If you ask anybody, they will tell you that data is valuable.
But what they are likely referring to is data analytics (i.e. reporting, dashboarding, predictive analytics, etc.). This is the output of data. To get to this stage, where data is centralized and made easily available for analysis, you need a data pipeline.
This is where data engineering comes in.
A data engineer focuses on the sources of the data, the quality of the data, the structure, formatting, accessibility, security, governance, and so on. All of these are extremely important to generate value for the organization.
In this post, we look at what is a data pipeline, how it works, and what is its underlying architecture.
Data is water
This is a perfectly suitable solution and achieves the desired result. But, as the village expands and their water needs increase, these traditional methods may become too inefficient.
What’s needed is a new delivery method, one that increases the water supply easily and with far less effort.
A more efficient solution would be to build a pipeline that automatically takes the water from these sources and delivers it to the village. This may even open up new uses for water that were previously not possible. An analogy we like to use here at Infostrux is ‘data is water’.
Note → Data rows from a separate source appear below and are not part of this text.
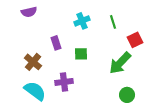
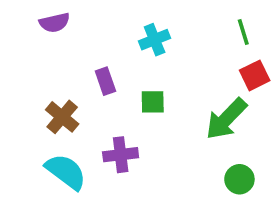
green line: (113, 22) -> (243, 32), moved

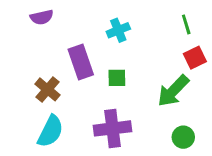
purple rectangle: (105, 81) -> (81, 62), size x1.6
purple cross: (121, 155) -> (112, 128), moved, size x1.4
cyan semicircle: (66, 172) -> (50, 131), turned 80

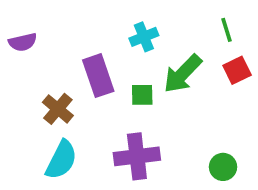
purple semicircle: (42, 17) -> (23, 42), moved
green arrow: (173, 91) -> (183, 74), moved

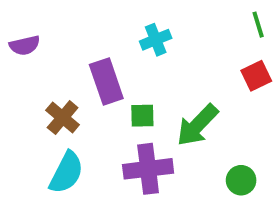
green line: (227, 30) -> (258, 25), moved
green arrow: (183, 74) -> (197, 125), moved
green square: (142, 95) -> (142, 116), moved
We view data engineers similar to plumbers, creating a network of pipes that connect and deliver water to the consumer.
Thinking about data in this way, data engineers lay the ‘info’structure for reliable and trusted data to be delivered so that it is available and easy to use for business intelligence, reports, dashboards, and other applications.
It’s not just about piping data, a data engineer needs to be thoughtful about the quality of the data that is being passed through the pipes and how it will be used for business analysis.
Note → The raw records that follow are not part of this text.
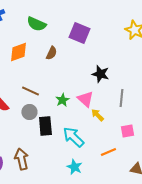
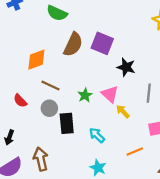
purple square: (79, 33) -> (102, 43), moved
orange diamond: (18, 52) -> (36, 60), moved
brown semicircle: (51, 53) -> (73, 44), size x1.6
cyan arrow: (73, 137) -> (97, 135), size x0.7

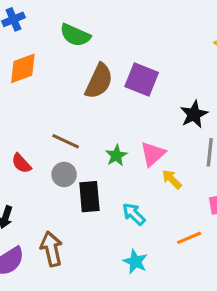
orange diamond: (36, 60) -> (23, 68), moved
black star: (126, 67) -> (194, 114), moved, turned 30
pink triangle: (110, 94) -> (153, 154), turned 36

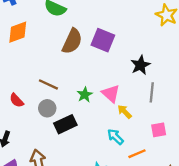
pink triangle: (153, 154) -> (111, 94), turned -36
black rectangle: (89, 197) -> (65, 124), turned 70
cyan arrow: (134, 214) -> (115, 137), moved

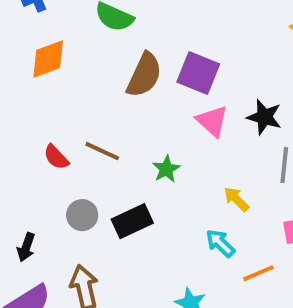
black star: (140, 65) -> (264, 117), turned -30
pink triangle: (111, 94) -> (212, 121), moved
red semicircle: (17, 100) -> (56, 157), moved
gray circle: (47, 108) -> (82, 215), moved

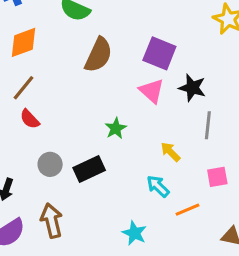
purple square: (198, 73) -> (159, 53), moved
brown line: (102, 151) -> (23, 88), moved, turned -76

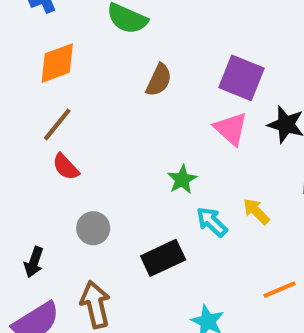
brown semicircle: (98, 55) -> (159, 80), size x0.7
black rectangle: (89, 169) -> (163, 258), moved
cyan arrow: (158, 186) -> (212, 222), moved

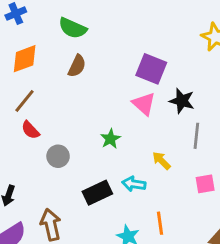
brown semicircle: (159, 80) -> (77, 66), moved
cyan arrow: (212, 222) -> (134, 184), moved, turned -35
gray circle: (93, 228) -> (58, 156), moved
orange line: (280, 290) -> (160, 223), moved, turned -75

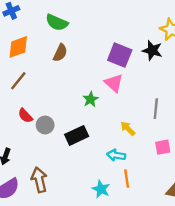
black star: (182, 101) -> (152, 50), moved
red semicircle: (30, 130) -> (25, 116), moved
green star: (110, 139) -> (91, 99), moved
cyan arrow: (134, 184) -> (116, 155), moved
black rectangle: (97, 193) -> (77, 135), moved

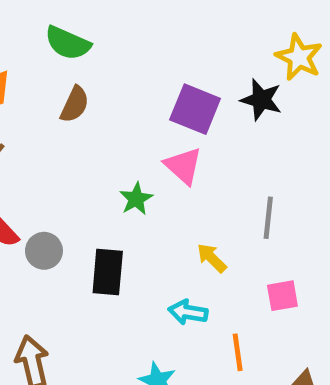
black rectangle: (77, 135) -> (108, 272), turned -60
orange line: (127, 179) -> (238, 352), moved

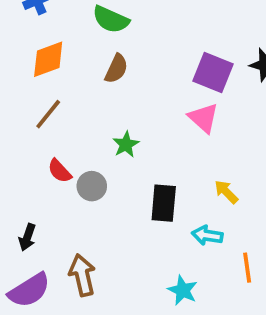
green star: (136, 199) -> (126, 144), moved
black rectangle: (108, 272) -> (164, 203), moved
This ensures only quality water (or data) is being delivered.
What is a data pipeline?
A data pipeline is similar to the above water pipeline example. Essentially, it’s a much more efficient mechanism to transfer data from point A to point B, with some intermediary steps in between.
The data producer (A) represents the various data sources. The in-between steps (C, D, and E) are where the data is ingested from the sources, cleaned, integrated, stored, modelled, documented, secured, and governed.
Finally, the data becomes usable by the data consumer (B) who creates reports, dashboards, and other data applications with the data.
- Google Analytics
- Various ad platforms
- Sensor data
- Cloud APIs
Here are some common data sources that a company may want to ingest into a data pipeline focusing on marketing data.
Raw – Data is ingested from the data sources. The raw data can be >structured, semi-structured, or unstructured. Using Snowflake, data can be loaded from the raw area with high velocity, high variety, and high volumes with ease.
Clean – Cleaning, or wrangling data, is the process of finding errors in your dataset and fixing them in preparation of analysis. This includes: typos, inconsistencies (e.g. CA, CAD, CAN, Canada, or LA, Los Angeles) incomplete information (e.g. dates that are missing the year), inaccuracies, irrelevancies, etc. This is where the raw data is transformed to more curated datasets.
Model – Data modeling is the process in which data is further refined into consistent structures of defined measures (things you can measure such as revenue, cost of goods, gross margin, units sold, etc.) and dimensions (things that cannot be measured such as area codes, sales associates, location, product type, date, etc.). In the modelling stage, you can also enhance your data by establishing hierarchies, setting units and currencies, and adding formulas to make your analysis easier and consistent.
Store – Data is stored in a data repository such as a data lake, data warehouses, or data marts. Depending on the needs of the business, each of these data stores serve different purposes.
Work & Staging – The Work & Staging areas are typically used by data engineers and data scientists to handle operational tasks for managing the data pipeline, preparing and testing some of the transformations.
After the data has been ingested, cleaned, modelled, and stored, it is ready for consumption.
Data consumers can now use clean and reliable data in meaningful ways from data visualization and reporting in a Business Intelligence (BI) tool, data science applications such as predictive and ML models, and ad hoc SQL queries.
ETL vs ELT?
A digital transformation has been taking place with many organizations migrating from on-premise servers to the cloud.
The transformation brings a host of benefits, which include a shift from traditional on-premise ETL data pipeline process to a cloud-based ELT process.
ELT stands for “extract, load, and transform” — it describes a data pipeline process where data is taken from a source, replicated, placed in a data storage, and then transformed.
- Extract – data is taken from a data source
- Load – the process of moving data into a data storage system such as a data lake, data warehouse, or data mart. In an ETL model, data goes into a staging area.
- Transform – the process of changing the data’s structure into consistent formats so that it can be used for analysis and other data applications
In an ETL model, transformations occur prior to the load phase, which results in a more complex data replication process. However, it is ideal when a destination requires a specific data format. ETL tools require processing engines prior to loading data into the destination. For organizations looking for data compliance and privacy, ETL is ideal since it cleans sensitive and secure data before sending it to the data warehouse.
With ELT, organizations can use a BI tool to transform data, thus removing a step and making the data loading process more streamlined. For cloud data warehouses, ELT is an optimal approach since organizations can transform their raw data at any time and avoid a step in the data pipeline.
One important advantage to using Snowflake data cloud platform is that transformations and data modeling use SQL, which is a common programming language familiar to most data teams. This allows data scientists and analysts in most organizations to work with the data in a language they all understand.
The benefits of ELT
- Flexibility – since data sources and formats can vary and change frequently, ELT provides the flexibility to produce transformations on demand. This enables you to replicate and transform your raw data when and however you need to. Using ETL requires configuration and transformations in advance.
- Scalability – cloud data platforms such as Snowflake offer usage-based pricing, which allows you near-unlimited scalability within seconds or minutes. In contrast, on-premises data warehouses require organizations to purchase, install, configure, and maintain new hardware as their storage needs increase. Among many other disadvantages of on-premise servers, it can increase costs significantly.
- Time to value – ELT transforms data within a target system, enabling data scientists and analysts to work with large volumes of data more quickly. Whereas ETL requires a labour and resource-intensive manual coding process to ensure data conformity and uniformity prior to loading or integrating data.